--- DATA SECTION ---

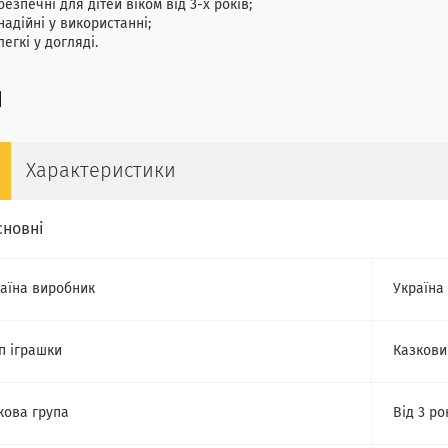
безпечні для дітей віком від 3-х років;
надійні у використанні;
легкі у догляді.
Характеристики
сновні
аїна виробник
Україна
п іграшки
Казкови
кова група
Від 3 ро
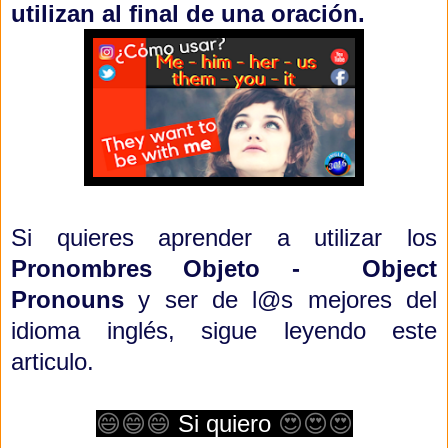
utilizan al final de una oración.
Si quieres aprender a utilizar los
Pronombres Objeto - Object
Pronouns
y ser de l@s mejores del
idioma inglés, sigue leyendo este
articulo.
😄😄😄
Si quiero
😍😍😍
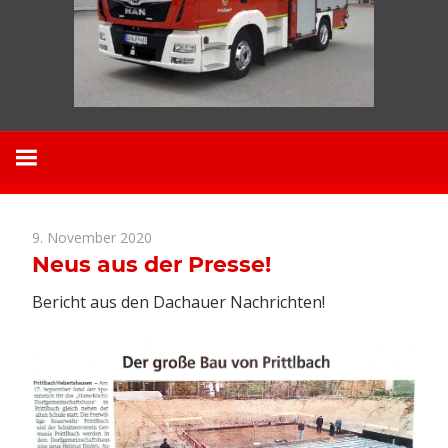
9. November 2020
News
Neus aus der Presse!
Bericht aus den Dachauer Nachrichten!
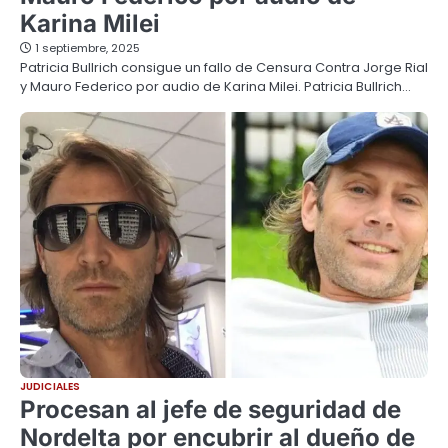
Karina Milei
1 septiembre, 2025
Patricia Bullrich consigue un fallo de Censura Contra Jorge Rial
y Mauro Federico por audio de Karina Milei. Patricia Bullrich…
JUDICIALES
Procesan al jefe de seguridad de
Nordelta por encubrir al dueño de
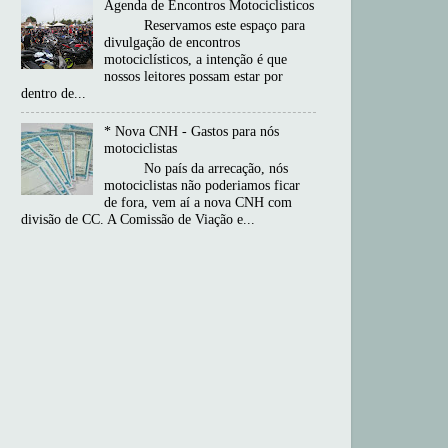
Agenda de Encontros Motociclisticos
Reservamos este espaço para
divulgação de encontros
motociclísticos, a intenção é que
nossos leitores possam estar por
dentro de...
* Nova CNH - Gastos para nós
motociclistas
No país da arrecação, nós
motociclistas não poderiamos ficar
de fora, vem aí a nova CNH com
divisão de CC. A Comissão de Viação e...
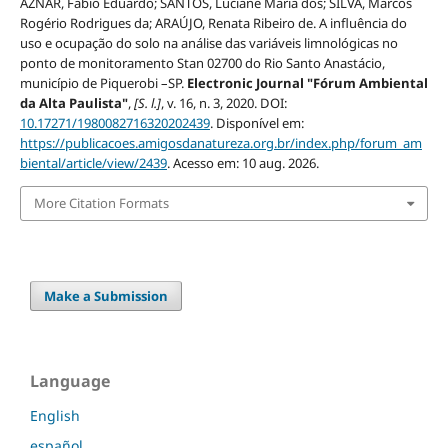
AZNAR, Fabio Eduardo; SANTOS, Luciane Maria dos; SILVA, Marcos
Rogério Rodrigues da; ARAÚJO, Renata Ribeiro de. A influência do
uso e ocupação do solo na análise das variáveis limnológicas no
ponto de monitoramento Stan 02700 do Rio Santo Anastácio,
município de Piquerobi –SP.
Electronic Journal "Fórum Ambiental
da Alta Paulista"
,
[S. l.]
, v. 16, n. 3, 2020. DOI:
10.17271/1980082716320202439
. Disponível em:
https://publicacoes.amigosdanatureza.org.br/index.php/forum_am
biental/article/view/2439
. Acesso em: 10 aug. 2026.
More Citation Formats
Make a Submission
Language
English
español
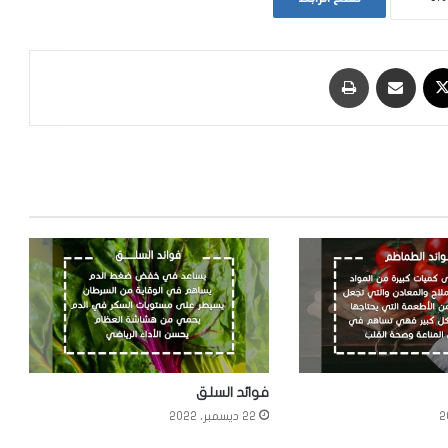
‫X
مشاركة عبر البريد
طباعة
فوائد السلق
22 ديسمبر، 2022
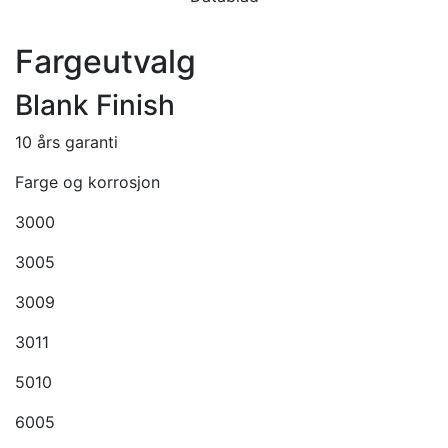
Fargeutvalg
Blank Finish
10 års garanti
Farge og korrosjon
3000
3005
3009
3011
5010
6005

---

= ASSIGNED TASK =
All lines from the one containing "10.17271/1980082716320202439" through the end of the entries above must be given again exactly, with every picture omitted.

= ANSWER BELOW =
10.17271/1980082716320202439
. Disponível em:
https://publicacoes.amigosdanatureza.org.br/index.php/forum_am
biental/article/view/2439
. Acesso em: 10 aug. 2026.
More Citation Formats
Make a Submission
Language
English
español
‫X
مشاركة عبر البريد
طباعة
فوائد السلق
22 ديسمبر، 2022
Fargeutvalg
Blank Finish
10 års garanti
Farge og korrosjon
3000
3005
3009
3011
5010
6005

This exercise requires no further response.